**YOUR ASSIGNMENT**
For the listing below, print exactly the lines from the line with "and sunset scenery, and" to the line with "riverfront condo part", both included, and nothing beyond them.

╔══

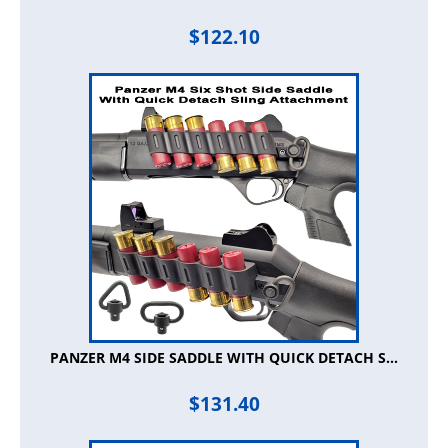
$
122.10
PANZER M4 SIDE SADDLE WITH QUICK DETACH S...
$
131.40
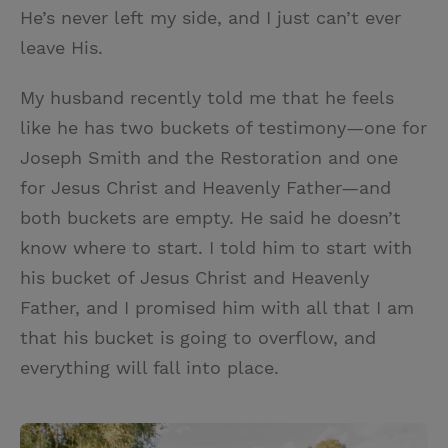
He’s never left my side, and I just can’t ever
leave His.
My husband recently told me that he feels
like he has two buckets of testimony—one for
Joseph Smith and the Restoration and one
for Jesus Christ and Heavenly Father—and
both buckets are empty. He said he doesn’t
know where to start. I told him to start with
his bucket of Jesus Christ and Heavenly
Father, and I promised him with all that I am
that his bucket is going to overflow, and
everything will fall into place.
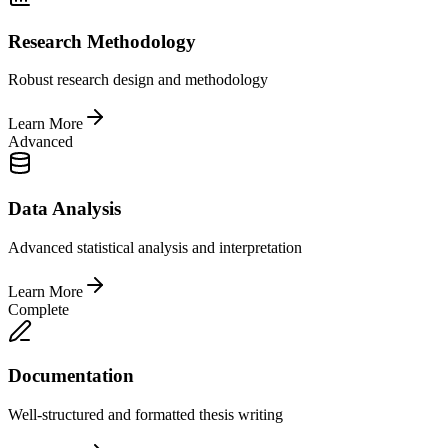
Research Methodology
Robust research design and methodology
Learn More
Advanced
Data Analysis
Advanced statistical analysis and interpretation
Learn More
Complete
Documentation
Well-structured and formatted thesis writing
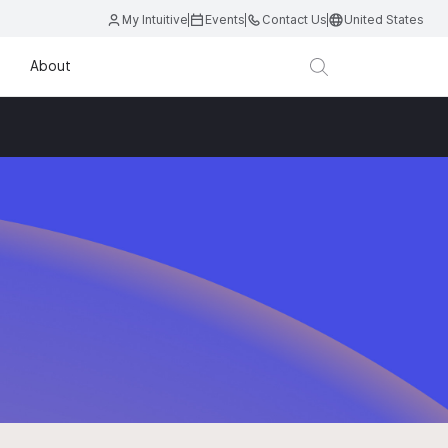
My Intuitive
Events
Contact Us
United States
About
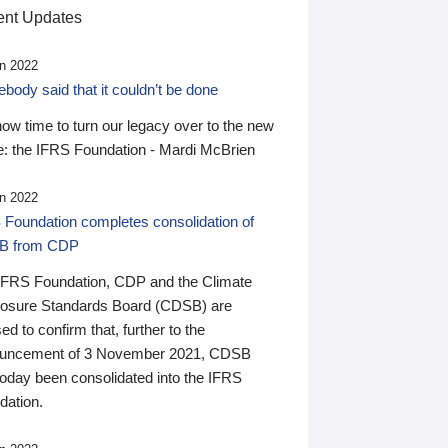
nt Updates
n 2022
ody said that it couldn’t be done
 now time to turn our legacy over to the new
: the IFRS Foundation - Mardi McBrien
n 2022
 Foundation completes consolidation of
B from CDP
IFRS Foundation, CDP and the Climate
losure Standards Board (CDSB) are
ed to confirm that, further to the
uncement of 3 November 2021, CDSB
today been consolidated into the IFRS
dation.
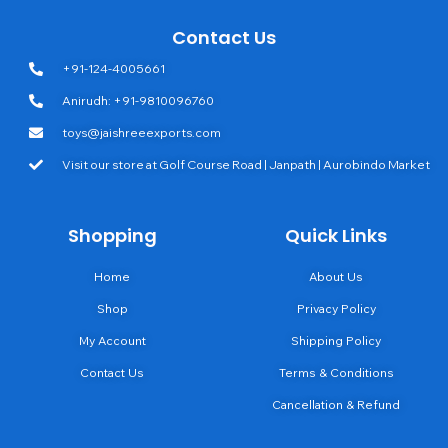
Contact Us
+91-124-4005661
Anirudh: +91-9810096760
toys@jaishreeexports.com
Visit our store at Golf Course Road | Janpath | Aurobindo Market
Shopping
Quick Links
Home
About Us
Shop
Privacy Policy
My Account
Shipping Policy
Contact Us
Terms & Conditions
Cancellation & Refund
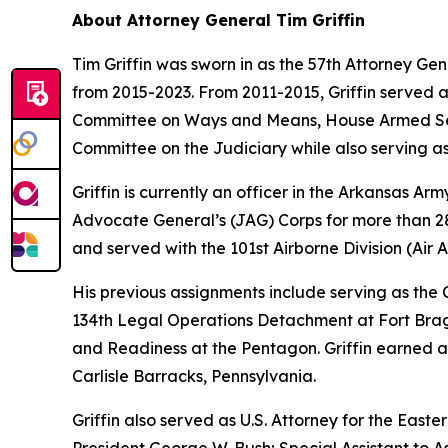
About Attorney General Tim Griffin
Tim Griffin was sworn in as the 57th Attorney Ge
from 2015-2023. From 2011-2015, Griffin served 
Committee on Ways and Means, House Armed Ser
Committee on the Judiciary while also serving as
Griffin is currently an officer in the Arkansas A
Advocate General’s (JAG) Corps for more than 28 
and served with the 101st Airborne Division (Air As
His previous assignments include serving as th
134th Legal Operations Detachment at Fort Bragg
and Readiness at the Pentagon. Griffin earned a
Carlisle Barracks, Pennsylvania.
Griffin also served as U.S. Attorney for the Easte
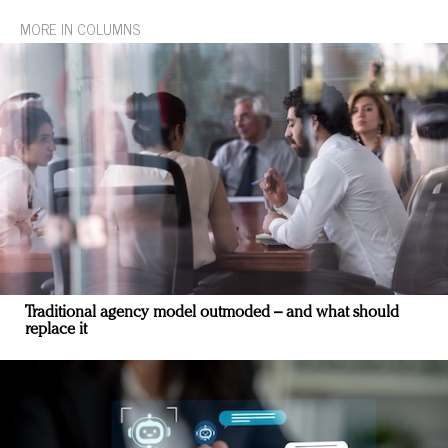
MORE IN COLUMNS
Traditional agency model outmoded – and what should
replace it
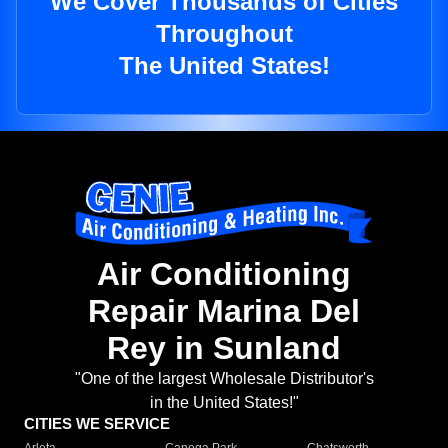
We Cover Thousands of Cities
Throughout
The United States!
Air Conditioning
Repair Marina Del
Rey in Sunland
"One of the largest Wholesale Distributor's
in the United States!"
CITIES WE SERVICE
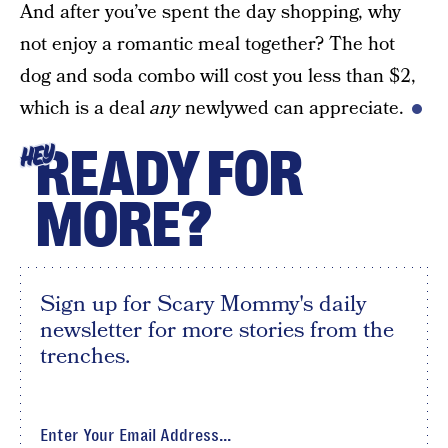
And after you’ve spent the day shopping, why
not enjoy a romantic meal together? The hot
dog and soda combo will cost you less than $2,
which is a deal
any
newlywed can appreciate.
READY FOR
HEY
MORE?
Sign up for Scary Mommy's daily
newsletter for more stories from the
trenches.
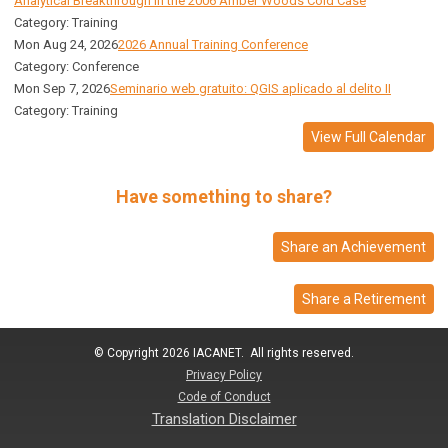
Analytical Breakthrough in the 2006 Amber Woods Cold Case
Category: Training
Mon Aug 24, 2026
2026 Annual Training Conference
Category: Conference
Mon Sep 7, 2026
Seminario web gratuito: QGIS aplicado al delito II
Category: Training
View Full Calendar
Have something to share?
Share an Achievement
Share a Retirement
© Copyright 2026 IACANET. All rights reserved.
Privacy Policy
Code of Conduct
Translation Disclaimer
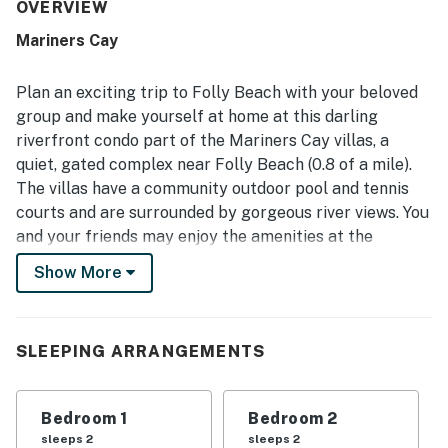
The location was appreciated for being peaceful and
OVERVIEW
quiet while still close to Folly Beach, Charleston,
Mariners Cay
restaurants, shops, and beach access. The standout
feature was the screened porch and balcony area, where
guests loved the gorgeous river and inlet views, sunrise
Plan an exciting trip to Folly Beach with your beloved
and sunset scenery, and frequent dolphin sightings. The
group and make yourself at home at this darling
outdoor spaces were especially valued for their porch
riverfront condo part of the Mariners Cay villas, a
swing, varied seating, cooling fans, and inviting setup for
quiet, gated complex near Folly Beach (0.8 of a mile).
dining, coffee, and unwinding by the water. Guests also
repeatedly enjoyed the outdoor pool, tennis access, and
The villas have a community outdoor pool and tennis
the overall waterfront setting that made the condo feel
courts and are surrounded by gorgeous river views. You
restful and memorable.
and your friends may enjoy the amenities at the
complex or head right across the bridge to enjoy all of
Show More
the nightlife, restaurants, and beautiful Folly Beach
(about one mile away). Or, head in about 10 miles to
historic downtown Charleston.
SLEEPING ARRANGEMENTS
This beautifully adorned retreat has a screened
balcony with plenty of comfortable seating options,
Bedroom 1
Bedroom 2
offering the perfect spot for admiring some river
sleeps 2
sleeps 2
views. The open floor plan seamlessly combines the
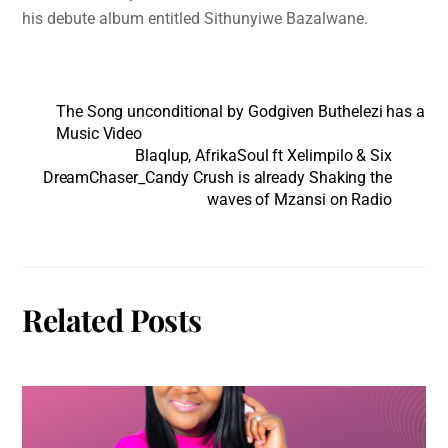
his debute album entitled Sithunyiwe Bazalwane.
The Song unconditional by Godgiven Buthelezi has a
Music Video
Blaqlup, AfrikaSoul ft Xelimpilo & Six
DreamChaser_Candy Crush is already Shaking the
waves of Mzansi on Radio
Related Posts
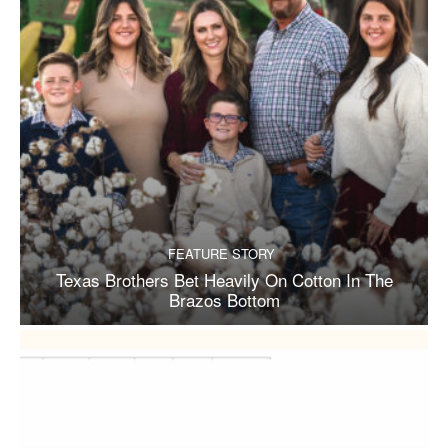
FEATURE STORY
Texas Brothers Bet Heavily On Cotton In The
Brazos Bottom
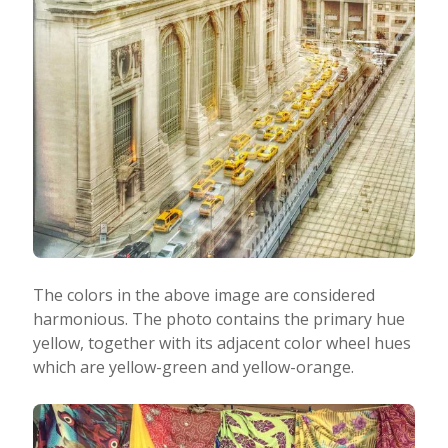
The colors in the above image are considered
harmonious. The photo contains the primary hue
yellow, together with its adjacent color wheel hues
which are yellow-green and yellow-orange.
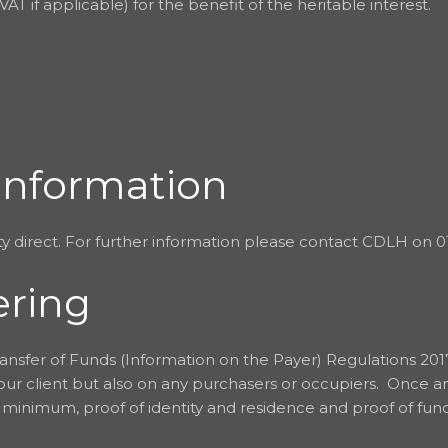
AT if applicable) for the benefit of the heritable interest.
Information
y direct. For further information please contact CDLH on 0
ering
ansfer of Funds (Information on the Payer) Regulations 201
 our client but also on any purchasers or occupiers. Once 
 a minimum, proof of identity and residence and proof of fu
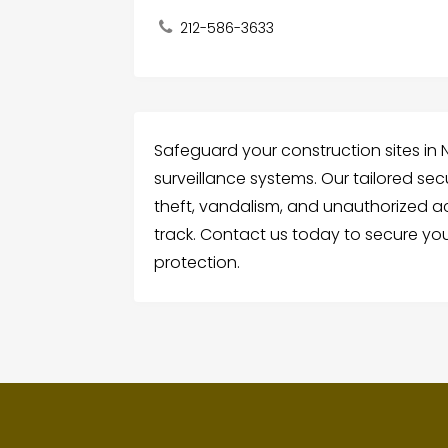
212-586-3633
Safeguard your construction sites in N
surveillance systems. Our tailored sec
theft, vandalism, and unauthorized ac
track. Contact us today to secure yo
protection.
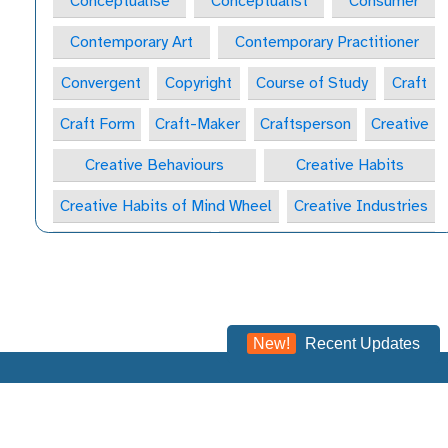
Conceptualise
Conceptualist
Consumer
Contemporary Art
Contemporary Practitioner
Convergent
Copyright
Course of Study
Craft
Craft Form
Craft-Maker
Craftsperson
Creative
Creative Behaviours
Creative Habits
Creative Habits of Mind Wheel
Creative Industries
Creative Journal
Creative Learning Space
Creative Practitioner
Creative Process
Creative Process
Creativity
New!
Recent Updates
Critical & Contextual Studies
Critical Appreciation
Critical Thinking
Critical Thinking
Critically
©2023 -
2026
NSEAD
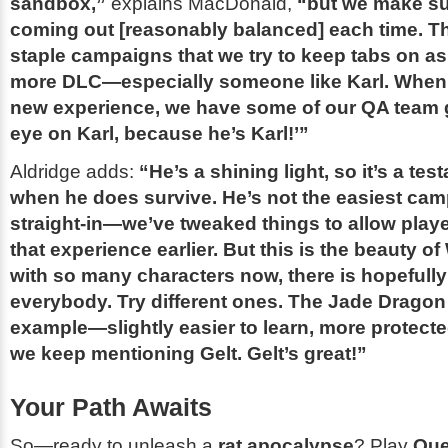
sandbox,”
explains MacDonald,
“but we make sur
coming out [reasonably balanced] each time. Th
staple campaigns that we try to keep tabs on a
more DLC—especially someone like Karl. When
new experience, we have some of our QA team 
eye on Karl, because he’s Karl!’”
Aldridge adds:
“He’s a shining light, so it’s a te
when he does survive. He’s not the easiest cam
straight-in—we’ve tweaked things to allow play
that experience earlier. But this is the beauty 
with so many characters now, there is hopefully
everybody. Try different ones. The
Jade Dragon
example—slightly easier to learn, more protect
we keep mentioning Gelt. Gelt’s great!”
Your Path Awaits
So—ready to unleash a
rat apocalypse
? Play
Que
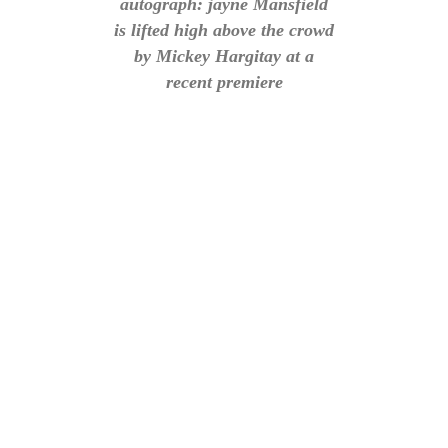
autograph: jayne Mansfield
is lifted high above the crowd
by Mickey Hargitay at a
recent premiere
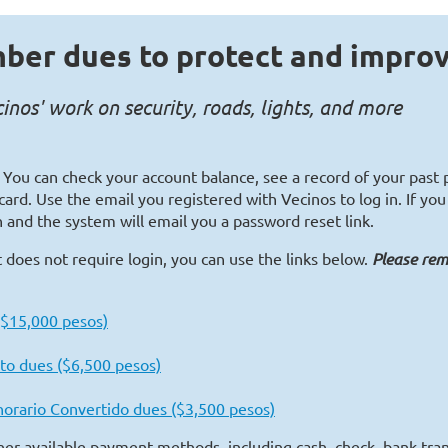
ber dues to protect and impro
nos' work on security, roads, lights, and more
. You can check your account balance, see a record of your pas
card. Use the email you registered with Vecinos to log in. If y
 and the system will email you a password reset link.
 does not require login, you can use the links below.
Please re
 ($15,000 pesos)
to dues ($6,500 pesos)
onorario Convertido dues ($3,500 pesos)
ther available payment methods, including cash, check, bank tran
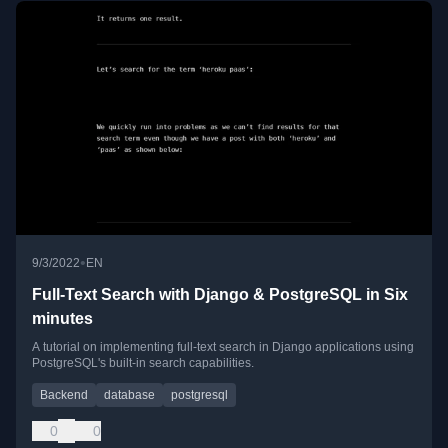
•
9/3/2022
EN
Full-Text Search with Django & PostgreSQL in Six
minutes
A tutorial on implementing full-text search in Django applications using
PostgreSQL's built-in search capabilities.
Backend
database
postgresql
0
0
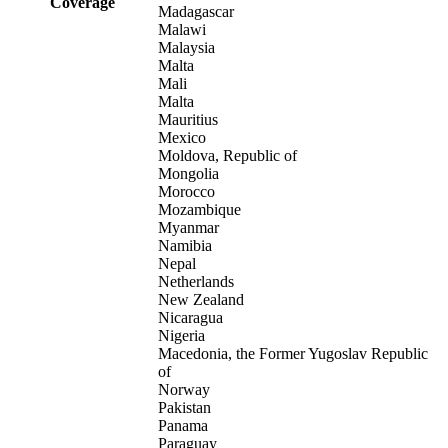
Coverage
Madagascar
Malawi
Malaysia
Malta
Mali
Malta
Mauritius
Mexico
Moldova, Republic of
Mongolia
Morocco
Mozambique
Myanmar
Namibia
Nepal
Netherlands
New Zealand
Nicaragua
Nigeria
Macedonia, the Former Yugoslav Republic
of
Norway
Pakistan
Panama
Paraguay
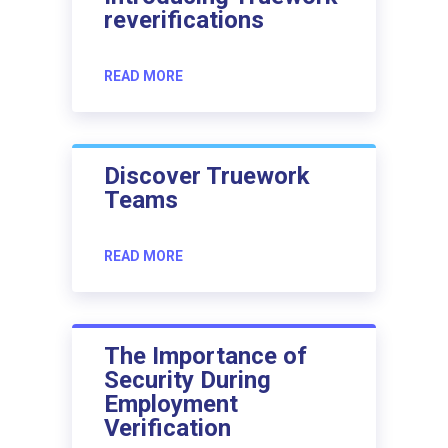
reverifications
READ MORE
Discover Truework
Teams
READ MORE
The Importance of
Security During
Employment
Verification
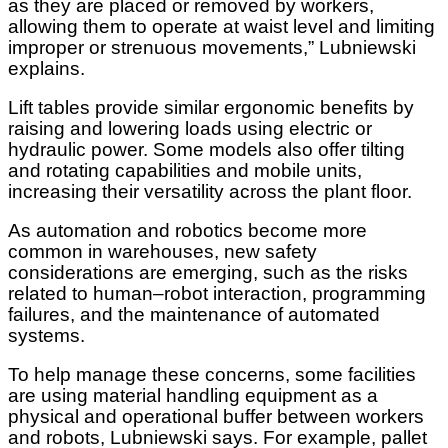
as they are placed or removed by workers,
allowing them to operate at waist level and limiting
improper or strenuous movements,” Lubniewski
explains.
Lift tables provide similar ergonomic benefits by
raising and lowering loads using electric or
hydraulic power. Some models also offer tilting
and rotating capabilities and mobile units,
increasing their versatility across the plant floor.
As automation and robotics become more
common in warehouses, new safety
considerations are emerging, such as the risks
related to human–robot interaction, programming
failures, and the maintenance of automated
systems.
To help manage these concerns, some facilities
are using material handling equipment as a
physical and operational buffer between workers
and robots, Lubniewski says. For example, pallet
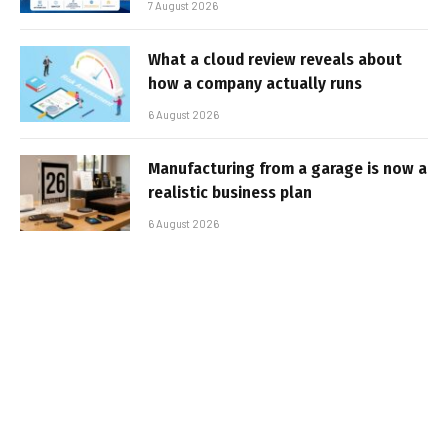
7 August 2026
What a cloud review reveals about
how a company actually runs
6 August 2026
Manufacturing from a garage is now a
realistic business plan
6 August 2026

╚══

**COMPLETED EXERCISE**
and sunset scenery, and frequent dolphin sightings. The
group and make yourself at home at this darling
outdoor spaces were especially valued for their porch
riverfront condo part of the Mariners Cay villas, a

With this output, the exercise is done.